Free-running-period differences in CvL lines. (A) The free-running period estimates of each RIL was plotted for oscillator speed after photic entrainment (red squares) or thermal entrainment (green squares). Note that the vast majority of RILs have a faster running oscillator after thermal, compared to after photic, entrainment. (B) The period difference for RILs depicted in A, with the parental lines included for comparison. Pairwise differences (in hours) were calculated by extracting periodicity after photic from after thermal entrainment. x-axis displays the RILs, named on the basis of its defined number (Alonso-Blanco et al. 1998), and the y-axis displays the difference (in hours) in periodicity after subtracting TMP periodicity from LD periodicity.

Figure 4

Free-running pairwise-period differences of CCR2:LUC in natural accessions.
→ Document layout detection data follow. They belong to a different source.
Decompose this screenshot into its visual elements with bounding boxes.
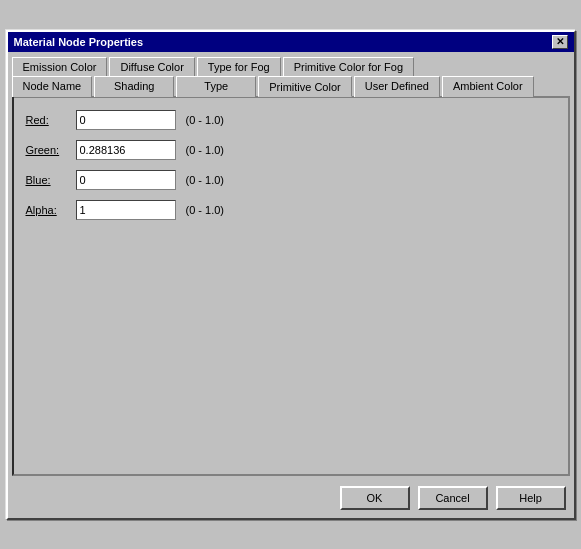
title-bar: Material Node Properties ✕: [8, 32, 574, 52]
green-label: Green:: [26, 144, 76, 156]
cancel-button[interactable]: Cancel: [418, 486, 488, 510]
blue-range: (0 - 1.0): [186, 174, 225, 186]
button-row: OK Cancel Help: [8, 480, 574, 518]
red-row: Red: (0 - 1.0): [26, 110, 556, 130]
tab-shading[interactable]: Shading: [94, 76, 174, 97]
tabs-row1: Emission Color Diffuse Color Type for Fo…: [8, 52, 574, 75]
alpha-range: (0 - 1.0): [186, 204, 225, 216]
red-range: (0 - 1.0): [186, 114, 225, 126]
content-area: Red: (0 - 1.0) Green: (0 - 1.0) Blue: (0…: [12, 96, 570, 476]
help-button[interactable]: Help: [496, 486, 566, 510]
tab-node-name[interactable]: Node Name: [12, 76, 93, 97]
blue-input[interactable]: [76, 170, 176, 190]
close-button[interactable]: ✕: [552, 35, 568, 49]
tab-primitive-color[interactable]: Primitive Color: [258, 76, 352, 97]
alpha-row: Alpha: (0 - 1.0): [26, 200, 556, 220]
tab-type[interactable]: Type: [176, 76, 256, 97]
green-range: (0 - 1.0): [186, 144, 225, 156]
blue-row: Blue: (0 - 1.0): [26, 170, 556, 190]
tab-emission-color[interactable]: Emission Color: [12, 57, 108, 76]
material-node-properties-dialog: Material Node Properties ✕ Emission Colo…: [6, 30, 576, 520]
tab-primitive-color-for-fog[interactable]: Primitive Color for Fog: [283, 57, 414, 76]
green-row: Green: (0 - 1.0): [26, 140, 556, 160]
ok-button[interactable]: OK: [340, 486, 410, 510]
alpha-input[interactable]: [76, 200, 176, 220]
tabs-row2: Node Name Shading Type Primitive Color U…: [8, 75, 574, 96]
red-input[interactable]: [76, 110, 176, 130]
green-input[interactable]: [76, 140, 176, 160]
alpha-label: Alpha:: [26, 204, 76, 216]
red-label: Red:: [26, 114, 76, 126]
tab-ambient-color[interactable]: Ambient Color: [442, 76, 534, 97]
dialog-title: Material Node Properties: [14, 36, 144, 48]
tab-diffuse-color[interactable]: Diffuse Color: [109, 57, 194, 76]
tab-type-for-fog[interactable]: Type for Fog: [197, 57, 281, 76]
blue-label: Blue:: [26, 174, 76, 186]
tab-user-defined[interactable]: User Defined: [354, 76, 440, 97]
Accessions oscillator speed was plotted as the difference after thermal vs. after photic entrainment, as in Figure 3B. Accessions were ordered on the basis of their TMP periodicity from LD periodicity difference. Note extensive positive and several negative differences. Most lines ran a faster oscillator after thermal entrainment (P > 0.01). Green represents accessions with a statistically significant thermal enhancement difference, pink represents accessions with no statistically significant difference, and red represents accessions with a statistically significant photic enhancement.